* **EXERCISE GOAL**
Pick each line containing the word "order" out of the data below.
● ● ● ● ● ● ●
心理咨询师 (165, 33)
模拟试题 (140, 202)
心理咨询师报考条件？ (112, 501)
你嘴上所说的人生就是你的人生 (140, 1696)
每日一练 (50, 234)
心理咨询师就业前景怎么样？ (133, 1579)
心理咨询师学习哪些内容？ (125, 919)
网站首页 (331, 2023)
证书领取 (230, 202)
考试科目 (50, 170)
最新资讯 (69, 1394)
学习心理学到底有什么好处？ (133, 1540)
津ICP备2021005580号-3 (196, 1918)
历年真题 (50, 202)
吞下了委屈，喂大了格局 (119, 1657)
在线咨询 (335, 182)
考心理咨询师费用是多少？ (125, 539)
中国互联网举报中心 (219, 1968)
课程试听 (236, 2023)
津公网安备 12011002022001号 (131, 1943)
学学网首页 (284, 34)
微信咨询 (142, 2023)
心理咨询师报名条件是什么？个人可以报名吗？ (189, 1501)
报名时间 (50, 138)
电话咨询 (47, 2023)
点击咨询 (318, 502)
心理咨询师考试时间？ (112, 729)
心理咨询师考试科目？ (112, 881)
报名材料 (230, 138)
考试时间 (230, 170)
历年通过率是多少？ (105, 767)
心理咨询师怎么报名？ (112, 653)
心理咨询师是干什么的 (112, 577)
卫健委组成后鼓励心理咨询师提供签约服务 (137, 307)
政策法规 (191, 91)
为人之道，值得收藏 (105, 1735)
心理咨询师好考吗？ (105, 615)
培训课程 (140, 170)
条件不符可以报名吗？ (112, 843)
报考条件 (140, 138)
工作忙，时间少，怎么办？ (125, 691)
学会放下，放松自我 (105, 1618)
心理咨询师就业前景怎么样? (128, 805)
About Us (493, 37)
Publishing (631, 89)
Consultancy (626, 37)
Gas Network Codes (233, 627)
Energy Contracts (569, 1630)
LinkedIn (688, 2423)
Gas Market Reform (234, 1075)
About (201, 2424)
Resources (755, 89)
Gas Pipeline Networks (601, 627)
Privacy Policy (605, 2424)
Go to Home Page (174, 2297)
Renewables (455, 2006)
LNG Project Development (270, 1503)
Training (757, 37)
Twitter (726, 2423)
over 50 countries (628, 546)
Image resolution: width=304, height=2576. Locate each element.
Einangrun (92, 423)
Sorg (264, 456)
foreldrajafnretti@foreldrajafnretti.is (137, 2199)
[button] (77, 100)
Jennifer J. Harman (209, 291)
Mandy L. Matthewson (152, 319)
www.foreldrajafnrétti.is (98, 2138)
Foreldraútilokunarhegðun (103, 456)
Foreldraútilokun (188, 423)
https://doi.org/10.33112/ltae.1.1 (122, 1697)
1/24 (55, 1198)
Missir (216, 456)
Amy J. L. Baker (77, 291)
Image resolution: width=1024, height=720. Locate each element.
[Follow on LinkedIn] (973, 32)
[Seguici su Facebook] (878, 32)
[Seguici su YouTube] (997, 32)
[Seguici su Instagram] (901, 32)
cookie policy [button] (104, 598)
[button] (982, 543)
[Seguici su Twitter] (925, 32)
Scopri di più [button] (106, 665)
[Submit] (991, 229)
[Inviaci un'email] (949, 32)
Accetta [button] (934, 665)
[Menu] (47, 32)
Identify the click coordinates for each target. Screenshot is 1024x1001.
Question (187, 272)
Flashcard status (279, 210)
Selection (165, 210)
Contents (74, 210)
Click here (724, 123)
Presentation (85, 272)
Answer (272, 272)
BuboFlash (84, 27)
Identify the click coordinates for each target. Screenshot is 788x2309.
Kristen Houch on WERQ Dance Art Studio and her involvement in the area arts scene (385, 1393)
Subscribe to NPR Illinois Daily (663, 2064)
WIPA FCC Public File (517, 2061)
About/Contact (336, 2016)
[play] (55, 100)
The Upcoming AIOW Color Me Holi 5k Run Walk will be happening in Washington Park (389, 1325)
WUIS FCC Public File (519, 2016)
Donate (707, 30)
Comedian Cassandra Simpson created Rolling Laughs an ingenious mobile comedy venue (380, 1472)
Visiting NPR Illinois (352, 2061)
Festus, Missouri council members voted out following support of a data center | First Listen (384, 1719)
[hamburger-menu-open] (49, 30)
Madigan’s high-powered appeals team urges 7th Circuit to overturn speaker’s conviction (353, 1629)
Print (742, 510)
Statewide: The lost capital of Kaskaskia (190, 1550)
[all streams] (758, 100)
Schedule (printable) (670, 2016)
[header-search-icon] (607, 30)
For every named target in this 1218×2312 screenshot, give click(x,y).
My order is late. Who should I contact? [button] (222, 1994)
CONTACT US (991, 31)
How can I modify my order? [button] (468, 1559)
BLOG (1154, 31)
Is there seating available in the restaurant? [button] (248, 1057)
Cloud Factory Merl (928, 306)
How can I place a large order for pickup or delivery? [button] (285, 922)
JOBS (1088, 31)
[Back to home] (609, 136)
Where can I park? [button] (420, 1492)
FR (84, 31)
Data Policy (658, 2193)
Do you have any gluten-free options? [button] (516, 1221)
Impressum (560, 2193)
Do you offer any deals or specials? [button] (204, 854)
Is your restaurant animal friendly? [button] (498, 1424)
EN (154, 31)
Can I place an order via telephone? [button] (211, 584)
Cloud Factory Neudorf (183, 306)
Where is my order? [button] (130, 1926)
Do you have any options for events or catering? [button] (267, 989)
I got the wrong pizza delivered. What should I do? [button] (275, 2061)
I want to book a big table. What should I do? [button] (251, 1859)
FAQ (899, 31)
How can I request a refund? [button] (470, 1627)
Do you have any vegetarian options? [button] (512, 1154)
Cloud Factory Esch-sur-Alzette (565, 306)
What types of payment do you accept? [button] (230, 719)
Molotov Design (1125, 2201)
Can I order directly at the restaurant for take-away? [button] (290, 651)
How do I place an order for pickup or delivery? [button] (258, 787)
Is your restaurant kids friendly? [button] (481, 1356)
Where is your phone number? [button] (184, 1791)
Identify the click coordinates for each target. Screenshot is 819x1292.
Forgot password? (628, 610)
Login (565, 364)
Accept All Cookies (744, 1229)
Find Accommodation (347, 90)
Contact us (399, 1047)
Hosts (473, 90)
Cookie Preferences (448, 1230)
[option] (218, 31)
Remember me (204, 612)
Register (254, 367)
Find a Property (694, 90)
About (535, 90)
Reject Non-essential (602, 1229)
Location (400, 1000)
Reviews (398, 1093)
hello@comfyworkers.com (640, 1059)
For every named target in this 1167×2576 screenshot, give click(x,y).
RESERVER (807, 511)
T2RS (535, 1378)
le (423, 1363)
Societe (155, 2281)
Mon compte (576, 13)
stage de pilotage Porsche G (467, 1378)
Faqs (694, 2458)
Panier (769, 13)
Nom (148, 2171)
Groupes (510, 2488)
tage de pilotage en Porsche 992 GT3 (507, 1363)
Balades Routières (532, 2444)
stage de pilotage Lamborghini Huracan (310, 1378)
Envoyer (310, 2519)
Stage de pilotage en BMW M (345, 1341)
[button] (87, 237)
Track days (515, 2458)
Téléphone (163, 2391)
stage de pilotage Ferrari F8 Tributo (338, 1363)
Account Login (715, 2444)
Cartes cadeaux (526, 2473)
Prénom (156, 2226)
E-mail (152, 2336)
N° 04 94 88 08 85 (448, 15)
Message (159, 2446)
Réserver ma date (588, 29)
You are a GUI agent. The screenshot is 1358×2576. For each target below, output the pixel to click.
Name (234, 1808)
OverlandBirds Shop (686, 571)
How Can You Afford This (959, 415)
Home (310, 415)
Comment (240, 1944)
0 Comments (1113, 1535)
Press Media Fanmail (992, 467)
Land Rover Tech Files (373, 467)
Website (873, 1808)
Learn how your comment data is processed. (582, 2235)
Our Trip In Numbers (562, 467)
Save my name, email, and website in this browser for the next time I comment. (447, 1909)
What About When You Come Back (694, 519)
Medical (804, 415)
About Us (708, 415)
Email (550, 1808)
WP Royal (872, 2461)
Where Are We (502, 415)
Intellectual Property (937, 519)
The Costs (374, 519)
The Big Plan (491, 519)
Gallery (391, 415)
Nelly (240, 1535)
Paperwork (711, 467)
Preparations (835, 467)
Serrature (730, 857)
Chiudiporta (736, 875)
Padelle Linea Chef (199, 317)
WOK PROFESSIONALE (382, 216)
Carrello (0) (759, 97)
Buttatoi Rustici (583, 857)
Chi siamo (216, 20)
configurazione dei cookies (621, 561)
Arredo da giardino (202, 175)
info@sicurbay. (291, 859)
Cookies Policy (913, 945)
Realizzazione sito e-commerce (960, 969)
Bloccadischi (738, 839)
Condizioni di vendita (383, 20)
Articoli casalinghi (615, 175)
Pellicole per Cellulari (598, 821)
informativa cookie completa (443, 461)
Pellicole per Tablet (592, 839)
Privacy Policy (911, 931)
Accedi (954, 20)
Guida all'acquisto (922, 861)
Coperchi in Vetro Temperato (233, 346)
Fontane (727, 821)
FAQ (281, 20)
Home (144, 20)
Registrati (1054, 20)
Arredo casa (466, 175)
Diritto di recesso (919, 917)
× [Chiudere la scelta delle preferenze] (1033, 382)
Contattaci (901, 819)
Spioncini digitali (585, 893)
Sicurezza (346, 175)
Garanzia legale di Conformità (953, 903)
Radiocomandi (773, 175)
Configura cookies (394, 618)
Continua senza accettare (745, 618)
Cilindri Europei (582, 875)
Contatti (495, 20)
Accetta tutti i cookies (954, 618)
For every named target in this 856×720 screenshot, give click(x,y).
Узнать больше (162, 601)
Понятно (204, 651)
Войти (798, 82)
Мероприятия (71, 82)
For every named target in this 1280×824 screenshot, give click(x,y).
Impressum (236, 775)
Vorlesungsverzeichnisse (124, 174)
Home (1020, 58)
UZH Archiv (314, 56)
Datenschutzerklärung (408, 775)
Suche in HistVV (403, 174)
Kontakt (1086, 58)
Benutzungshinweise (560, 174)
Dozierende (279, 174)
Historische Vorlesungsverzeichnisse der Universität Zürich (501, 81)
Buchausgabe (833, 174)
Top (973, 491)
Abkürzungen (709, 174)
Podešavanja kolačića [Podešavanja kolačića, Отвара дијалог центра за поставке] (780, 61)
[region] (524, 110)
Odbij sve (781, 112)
● ● ● ● ● ● ●
* **ANSWER SPACE**
My order is late. Who should I contact? [button] (222, 1994)
How can I modify my order? [button] (468, 1559)
How can I place a large order for pickup or delivery? [button] (285, 922)
Can I place an order via telephone? [button] (211, 584)
Where is my order? [button] (130, 1926)
Can I order directly at the restaurant for take-away? [button] (290, 651)
How do I place an order for pickup or delivery? [button] (258, 787)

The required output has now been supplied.